(Saved entries)
+===+

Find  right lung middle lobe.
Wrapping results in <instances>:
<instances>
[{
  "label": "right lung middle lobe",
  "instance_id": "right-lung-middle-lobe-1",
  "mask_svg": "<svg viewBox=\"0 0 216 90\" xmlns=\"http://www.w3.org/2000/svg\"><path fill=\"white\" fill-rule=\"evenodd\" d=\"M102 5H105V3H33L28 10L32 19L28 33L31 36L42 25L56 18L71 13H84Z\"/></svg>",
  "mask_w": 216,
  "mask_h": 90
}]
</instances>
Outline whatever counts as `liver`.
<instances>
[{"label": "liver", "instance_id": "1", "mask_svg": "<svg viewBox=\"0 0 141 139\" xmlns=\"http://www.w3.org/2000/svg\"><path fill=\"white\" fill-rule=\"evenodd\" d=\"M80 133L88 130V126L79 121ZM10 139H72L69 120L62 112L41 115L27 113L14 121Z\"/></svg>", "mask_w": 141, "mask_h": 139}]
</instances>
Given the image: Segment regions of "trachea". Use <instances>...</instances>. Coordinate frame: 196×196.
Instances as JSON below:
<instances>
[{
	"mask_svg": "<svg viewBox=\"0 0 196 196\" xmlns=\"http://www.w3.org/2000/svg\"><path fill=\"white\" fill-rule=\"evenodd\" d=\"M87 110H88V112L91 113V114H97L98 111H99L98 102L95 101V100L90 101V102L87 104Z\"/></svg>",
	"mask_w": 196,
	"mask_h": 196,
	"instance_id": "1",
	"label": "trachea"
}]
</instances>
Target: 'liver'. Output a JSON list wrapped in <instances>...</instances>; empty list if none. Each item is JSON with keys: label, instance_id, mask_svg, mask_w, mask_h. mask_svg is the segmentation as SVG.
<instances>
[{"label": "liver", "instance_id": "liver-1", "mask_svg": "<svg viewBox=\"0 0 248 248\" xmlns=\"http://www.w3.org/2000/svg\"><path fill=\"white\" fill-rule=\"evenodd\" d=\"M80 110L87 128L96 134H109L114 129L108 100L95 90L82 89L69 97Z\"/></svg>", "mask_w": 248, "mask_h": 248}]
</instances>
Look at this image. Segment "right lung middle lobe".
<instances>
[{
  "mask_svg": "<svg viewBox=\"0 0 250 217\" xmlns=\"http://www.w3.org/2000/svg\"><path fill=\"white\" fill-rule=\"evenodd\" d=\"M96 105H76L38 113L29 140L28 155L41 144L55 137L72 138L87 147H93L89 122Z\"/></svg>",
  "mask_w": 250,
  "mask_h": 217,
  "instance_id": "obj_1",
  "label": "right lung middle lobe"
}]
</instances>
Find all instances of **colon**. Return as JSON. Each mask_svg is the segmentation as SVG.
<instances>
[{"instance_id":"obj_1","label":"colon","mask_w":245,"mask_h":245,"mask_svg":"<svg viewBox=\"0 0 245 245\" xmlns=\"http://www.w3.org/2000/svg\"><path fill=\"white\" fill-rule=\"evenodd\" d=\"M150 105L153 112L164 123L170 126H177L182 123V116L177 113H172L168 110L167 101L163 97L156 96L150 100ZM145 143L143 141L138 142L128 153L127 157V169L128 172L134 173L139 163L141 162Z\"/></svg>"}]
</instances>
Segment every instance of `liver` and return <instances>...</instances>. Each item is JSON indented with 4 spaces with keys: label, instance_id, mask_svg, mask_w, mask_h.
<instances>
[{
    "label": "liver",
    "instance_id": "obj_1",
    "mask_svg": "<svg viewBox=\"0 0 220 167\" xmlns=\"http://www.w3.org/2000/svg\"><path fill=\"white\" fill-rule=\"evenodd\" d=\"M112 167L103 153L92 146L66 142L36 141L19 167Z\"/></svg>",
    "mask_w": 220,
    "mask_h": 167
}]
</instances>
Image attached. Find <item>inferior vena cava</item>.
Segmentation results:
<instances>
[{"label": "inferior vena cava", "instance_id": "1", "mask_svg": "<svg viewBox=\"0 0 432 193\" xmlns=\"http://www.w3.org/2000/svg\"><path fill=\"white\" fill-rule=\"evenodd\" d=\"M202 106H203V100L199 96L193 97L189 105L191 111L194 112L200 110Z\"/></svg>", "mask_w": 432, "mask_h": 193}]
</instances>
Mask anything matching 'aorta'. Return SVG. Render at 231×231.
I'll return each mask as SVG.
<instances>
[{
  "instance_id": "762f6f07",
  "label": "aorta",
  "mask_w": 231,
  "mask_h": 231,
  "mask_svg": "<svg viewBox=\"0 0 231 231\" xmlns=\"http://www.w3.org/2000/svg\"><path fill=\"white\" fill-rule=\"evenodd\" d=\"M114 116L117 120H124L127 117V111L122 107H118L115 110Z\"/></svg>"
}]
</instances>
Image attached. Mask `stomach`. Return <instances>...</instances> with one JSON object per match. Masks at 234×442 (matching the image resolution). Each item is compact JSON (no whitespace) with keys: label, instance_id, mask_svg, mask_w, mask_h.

+===+

**WORK REQUIRED:** Beginning at the line that holds "Mask anything matching", reproduce the lines exactly up to and including the final line of the entries.

**ANSWER TO THIS EXERCISE:**
Mask anything matching 'aorta'. Return SVG. Render at 231×231.
I'll return each mask as SVG.
<instances>
[{
  "instance_id": "762f6f07",
  "label": "aorta",
  "mask_w": 231,
  "mask_h": 231,
  "mask_svg": "<svg viewBox=\"0 0 231 231\" xmlns=\"http://www.w3.org/2000/svg\"><path fill=\"white\" fill-rule=\"evenodd\" d=\"M114 116L117 120H124L127 117V111L122 107H118L115 110Z\"/></svg>"
}]
</instances>
Image attached. Mask `stomach`. Return <instances>...</instances> with one JSON object per match. Masks at 234×442 (matching the image resolution). Each item is compact JSON (no whitespace) with keys: label, instance_id, mask_svg, mask_w, mask_h.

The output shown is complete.